Market Perspectives September 18, 2015

Distillers Dried Grains with Solubles (DDGS)

DDGS Comments: Movement of DDGS inventory remains slow as buyers patiently wait for lower prices to materialize. The lower corn prices that occurred this past week in Chicago futures and in China seems to have increased the confidence of DDGS buyers that patiently waiting is the most appropriate strategy. Yet as the preceding market commentary notes (please see above), it is entirely possible that the past four-day decline in Chicago futures could be a temporary downward move in a market that will again trade higher. Such a technical chart pattern is not at all uncommon in Chicago futures as profit taking occurs. Therefore, buyers of DDGS are encouraged to monitor corn contracts and maintain active pricing discussions with DDGS merchandisers.

This week’s DDGS pricing implies that merchandisers are skeptical that the price of U.S. corn has much further to fall, as domestic and bulk DDGS increased approximately $3/MT. Alternatively, buyers of containerized DDGS were offered a substantial $13/MT discount, but only for nearby purchases in the month of October. This seems to indicate that there is some inventory that merchandisers are anxious to move because the price of containerized DDGS in November and December declined by less than $3/MT.

Ethanol Comments: Chinese President Xi Jinping will visit the United States next week and it would not be overly surprising if he announced the purchase of some quantity of U.S. ethanol. After all, Chinese buyers have already imported 126,000 MT of ethanol in 2015 (as reported by Reuters) which was almost five times the amount they purchased the prior year. Such growing demand has occurred because U.S. ethanol sells at an attractive discount to China’s own domestically produced ethanol. This occurs because China’s internal corn prices are far above the global rate and that has resulted in Chinese ethanol facilities running at about half capacity.  It is cost effective for the 11 provinces that are required to blend ethanol with their gasoline to consider adding U.S. ethanol into the mix.

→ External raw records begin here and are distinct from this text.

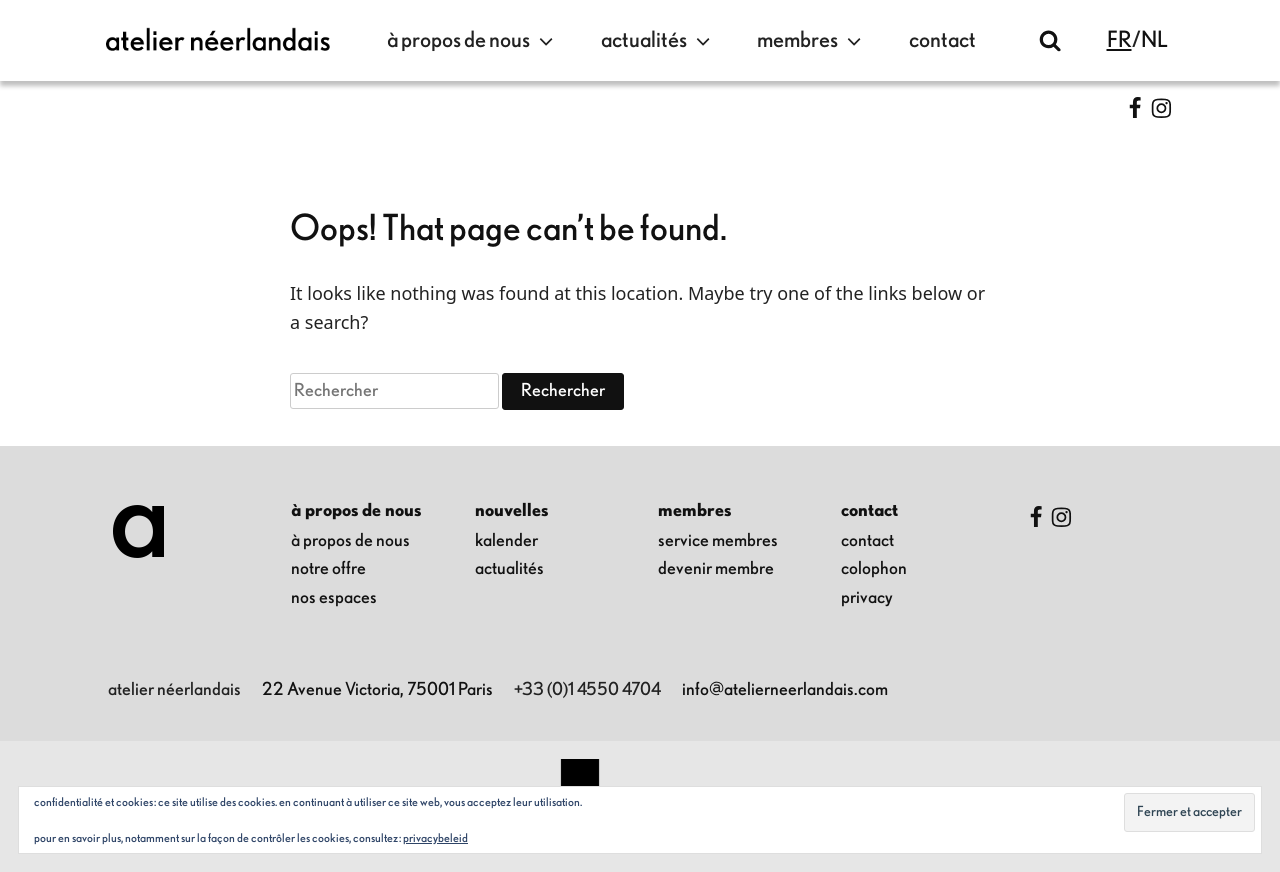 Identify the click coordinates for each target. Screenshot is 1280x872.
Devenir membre (716, 569)
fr (1119, 40)
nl (1154, 40)
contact (942, 40)
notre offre (328, 569)
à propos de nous (472, 41)
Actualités (658, 41)
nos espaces (334, 598)
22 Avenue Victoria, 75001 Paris (377, 690)
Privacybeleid (435, 838)
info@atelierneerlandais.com (785, 690)
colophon (874, 569)
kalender (506, 541)
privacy (867, 598)
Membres (811, 41)
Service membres (718, 541) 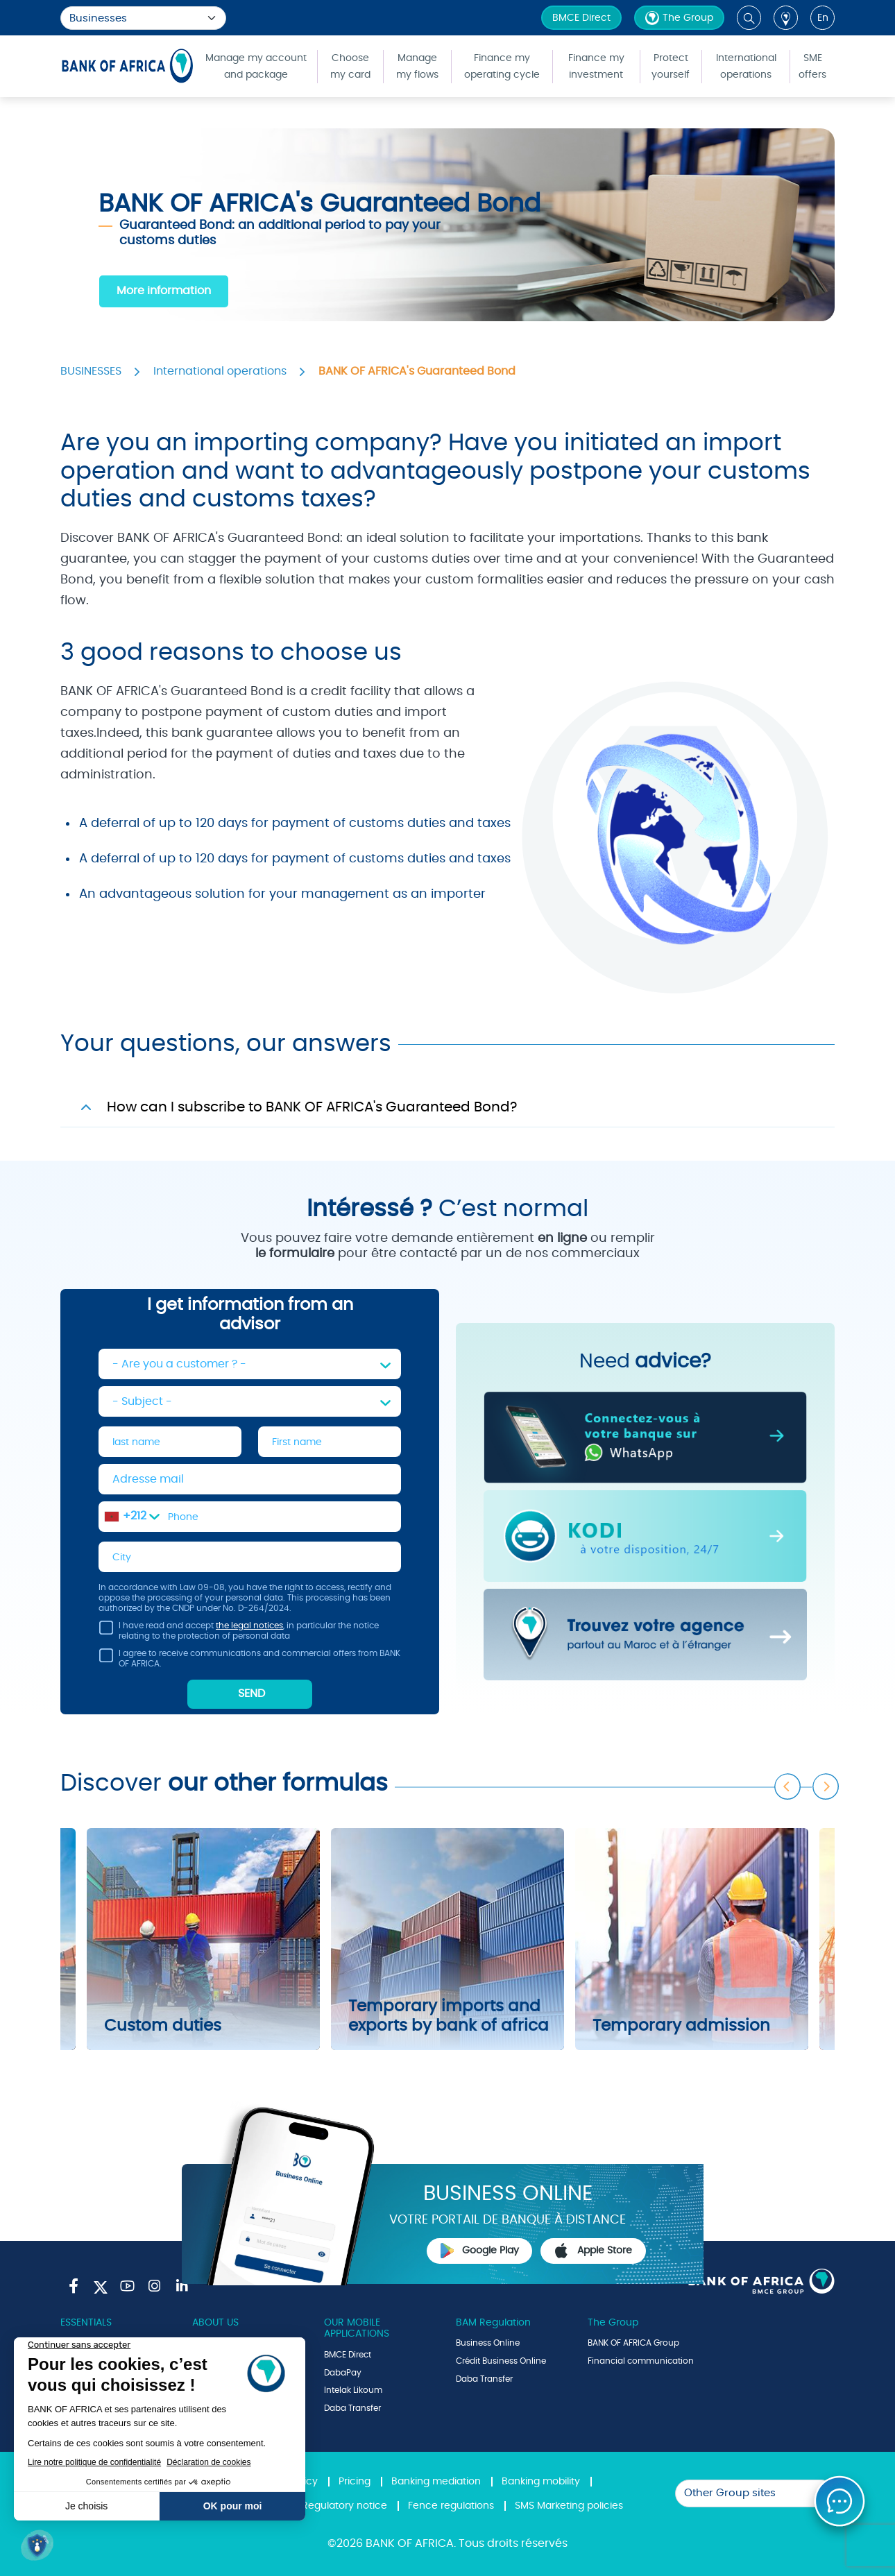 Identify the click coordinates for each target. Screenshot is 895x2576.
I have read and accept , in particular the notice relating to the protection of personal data (239, 1633)
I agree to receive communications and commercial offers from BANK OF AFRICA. (249, 1660)
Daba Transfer (352, 2408)
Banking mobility (541, 2482)
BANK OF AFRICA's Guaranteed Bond (416, 371)
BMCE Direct (581, 18)
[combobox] (131, 1516)
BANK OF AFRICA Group (633, 2343)
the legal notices (249, 1625)
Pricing (354, 2482)
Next (826, 1787)
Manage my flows (417, 66)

Export demand for U.S. ethanol seems a key reason that total stocks are able to continue declining even while production levels remain sizable: Total U.S. ethanol stocks for week ending September 11, 2015 fell to 18.3 million barrels from the prior week’s level of 18.6 million barrels.  Even more important, this stocks level is 2.7 percent below the prior year’s level of 18.8 million barrels. Note that it has been a long time since total U.S. ethanol stocks were below the year-ago level!

The decline in ethanol stocks occurred even though the average daily production rate increased to 961,000 barrels per day (bpd) from the prior week’s average daily rate of 958,000 bpd.  This rate is also above the year-ago average of 931,000 bpd.   Such developments seem positive, and hopefully better margins will follow.  The differential between the spot market price for corn and the co-products of ethanol and DDGS seem to imply that margins still have not strengthened during the week ending September 18, 2015:

  • Illinois differential is $1.68 per bushel in comparison to $1.66 the prior week and $2.40 a year ago.
  • Iowa differential is $1.45 per bushel in comparison to $1.61 the prior week and $2.19 a year ago.
  • Nebraska differential is $1.45 per bushel in comparison to $1.54 the prior week and $2.09 a year ago.
  • South Dakota differential is $1.72 per bushel in comparison to $1.85 the prior week and $2.48 a year ago.